Marcelo Evelin Dança Doente


As if he was journeying back to the etymological origins of choreography - the art of writing dance through characters, figures and signs -, Marcelo Evelin has crafted a piece that is animal-like, irreverent, and punctuated by ritual and tribal elements. Dança doente (or Sick Dance) becomes, via the means of dance, moving script.
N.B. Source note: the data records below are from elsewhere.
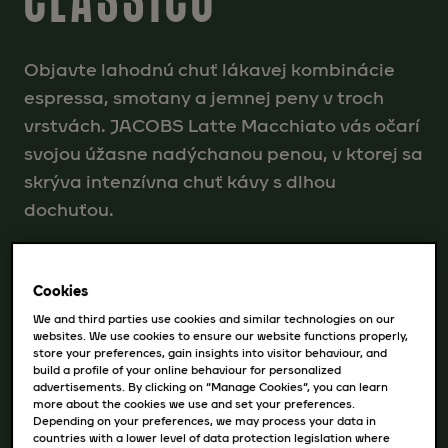
Objavte lahodnú chuť lákavej kombinácie
espressa, smotany a jemnej peny v troch
vrstvách. JACOBS Latte Macchiato vás očarí
svojou úžasne nadýchanou penou, v ktorej sa
skrýva intenzívna chuť kávy s dlhou
dochuťou.
Praktická príprava: jednoducho vložte T-
DISCy Jacobs Latte Macchiato a váš kávovar
Cookies
TASSIMO vám pripraví lahodnú kávu.
We and third parties use cookies and similar technologies on our
websites. We use cookies to ensure our website functions properly,
store your preferences, gain insights into visitor behaviour, and
build a profile of your online behaviour for personalized
advertisements. By clicking on “Manage Cookies”, you can learn
more about the cookies we use and set your preferences.
Dostupné varianty
Depending on your preferences, we may process your data in
countries with a lower level of data protection legislation where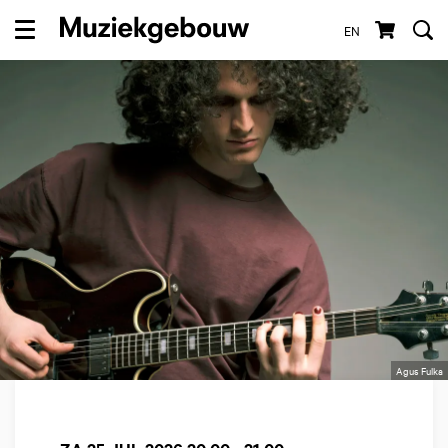
EN
Menu
Agus Fulka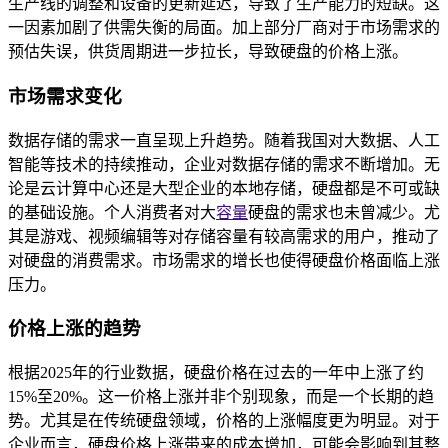
生产线的调整和设备的更新延迟，导致了生产能力的短缺。这
一因素加剧了供需失衡的局面。加上部分厂商对于市场需求的
预估失误，供货周期进一步拉长，导致硬盘的价格上涨。
市场需求变化
数据存储的需求一直呈现上升趋势。随着我国对大数据、人工
智能等技术的持续推动，企业对数据存储的需求不断增加。无
论是云计算中心还是大型企业的本地存储，硬盘都是不可或缺
的基础设施。个人消费者对大
容量
硬盘的需求也未曾减少。尤
其是游戏、视频编辑等对存储容量有较高需求的用户，推动了
对硬盘的消费需求。市场需求的增长也使得硬盘价格面临上涨
压力。
价格上涨的趋势
根据2025年的行业数据，硬盘价格在过去的一年中上涨了约
15%至20%。这一价格上涨并非个别现象，而是一个长期的趋
势。尤其是在传统硬盘领域，价格的上涨幅度更为明显。对于
企业而言，硬盘价格上涨带来的成本增加，可能会影响到其整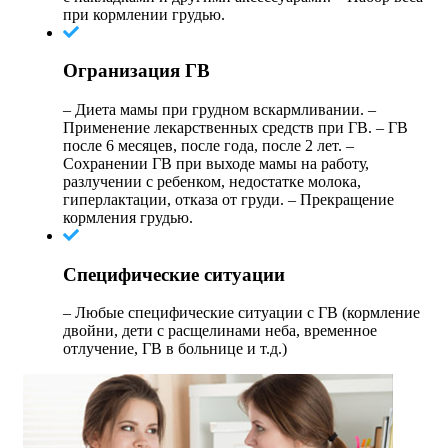
при кормлении грудью.
Огранизация ГВ
– Диета мамы при грудном вскармливании. –
Применение лекарственных средств при ГВ. – ГВ
после 6 месяцев, после года, после 2 лет. –
Сохранении ГВ при выходе мамы на работу,
разлучении с ребенком, недостатке молока,
гиперлактации, отказа от груди. – Прекращение
кормления грудью.
Специфические ситуации
– Любые специфические ситуации с ГВ (кормление
двойни, дети с расщелинами неба, временное
отлучение, ГВ в больнице и т.д.)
In this work, Marcelo Evelin looks upon dance as an illness or, more precisely, as a symptom of that moment when the body alters its self-perception. It feels infected by the outside world, drained and disheartened by outside forces. The artist has borrowed from the writings, images and dances of the Japanese butô choreographer Hijikata Tatsumi. Little by little, a sumptuous phantasmagoria emanates from them, interwoven between fascination and fiction. The conjunction between the costume and lighting design with that of the moving bodies of the nine performers, from all horizons and generations, gives rise to a stylistic form of a pictorial nature in the living space. An imaginary language snakes its way through the air. A whisper slides in between the fissures in order to proffer words from the siamese sister of life: death. Set to a trance-like musical composition by Sho Takiguchi, what comes into flower before our eyes is a host of different places, eras and the world in its entirety. But we also see an invisible universe, that of the dead that live within us and move us, in both senses of the word. With the audience in such close, porous, and sensory proximity, the piece takes on the allure of a viral and contagious dance. It chances upon us like a premonition of death. Or alternatively, a prodigious reaffirmation of life in all its power.